Le alte temperature aumentano i problemi di insonnia: con l’arrivo del grande caldo, infatti, circa 12 milioni di italiani hanno difficoltà a dormire. A sottolinearlo è la Coldiretti che evidenzia come ad essere particolarmente a rischio sia il sonno di bambini e anziani.

L’insonnia, però, si può combattere adottando una serie di accorgimenti, a partire dall’alimentazione.

Da evitare, innanzitutto, le sostanze eccitanti presenti ad esempio nel caffè e nei superalcolici, ma anche in alcune bibite analcoliche e in alcuni cibi. Da evitare anche i cibi ricchi di sale – come salatini, patatine confezionate, alimenti in scatola e piatti preparati con dadi da cucina – ma anche di pepe, curry o paprika.

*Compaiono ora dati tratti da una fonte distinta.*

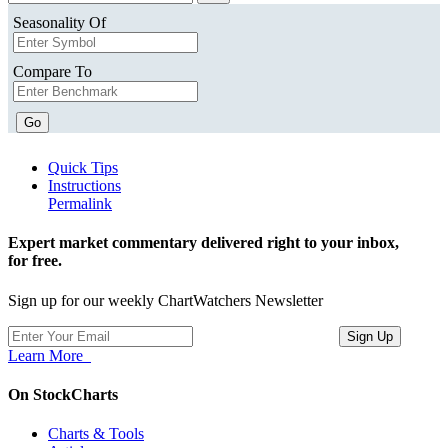
Seasonality Of
Compare To
Go
Quick Tips
Instructions
Permalink
Expert market commentary delivered right to your inbox,
for free.
Sign up for our weekly ChartWatchers Newsletter
Learn More
On StockCharts
Charts & Tools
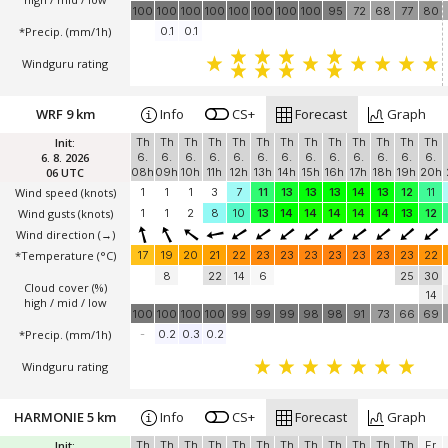
100
100
100
100
100
100
100
100
95
72
68
77
80
*Precip. (mm/1h)
0.1
0.1
Windguru rating
WRF 9 km
Info
CS+
Forecast
Graph
Init:
Th
Th
Th
Th
Th
Th
Th
Th
Th
Th
Th
Th
Th
6. 8. 2026
6.
6.
6.
6.
6.
6.
6.
6.
6.
6.
6.
6.
6.
06 UTC
08h
09h
10h
11h
12h
13h
14h
15h
16h
17h
18h
19h
20h
Wind speed
(knots)
1
1
1
3
7
11
13
13
13
14
13
12
11
Wind gusts
(knots)
1
1
2
8
10
13
14
14
14
14
14
13
12
Wind direction
(→)
*Temperature
(°C)
17
19
20
21
22
23
23
23
23
23
23
23
22
8
22
14
6
25
30
Cloud cover (%)
14
high / mid / low
100
100
100
100
99
99
99
98
98
91
73
66
69
*Precip. (mm/1h)
-
0.2
0.3
0.2
Windguru rating
HARMONIE 5 km
Info
CS+
Forecast
Graph
Init:
Th
Th
Th
Th
Th
Th
Th
Th
Th
Th
Th
Th
Fr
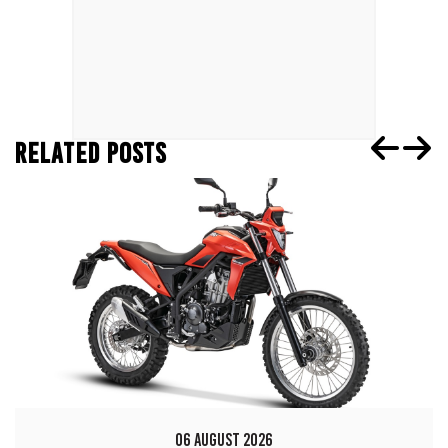
RELATED POSTS
06 AUGUST 2026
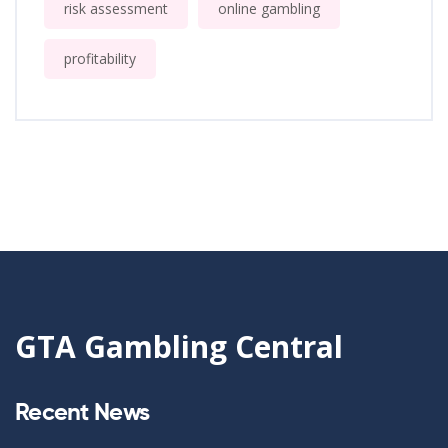
risk assessment
online gambling
profitability
GTA Gambling Central
Recent News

Al contrario sono da preferire piatti a base di ingredienti ricchi di triptofano, l’aminoacido precursore di quell’ormone del buonumore – la serotonina – che facilitando il rilassamento aiuta a evitare l’insonnia. Ammessa la frutta di stagione (in particolare quella dolce, come le pesche e le nettarine), dolcetti antistress e infusi o tisane dolcificati con miele, ma anche le verdure dotate di proprietà sedative, come lattuga, radicchio, cipolla e aglio. Anche pane, pasta, riso, formaggi freschi, uova bollite e un bicchiere di latte fresco scaldato aiutano a conciliare il sonno.

In cucina, inoltre,  meglio preferire metodi di cottura leggeri – ad esempio al vapore oppure alla griglia – limitando la frittura. È bene ricordare poi che cibi molto ricchi di grassi, come le salse e le creme, possono rendere difficoltosa la digestione e, quindi, il buon riposo.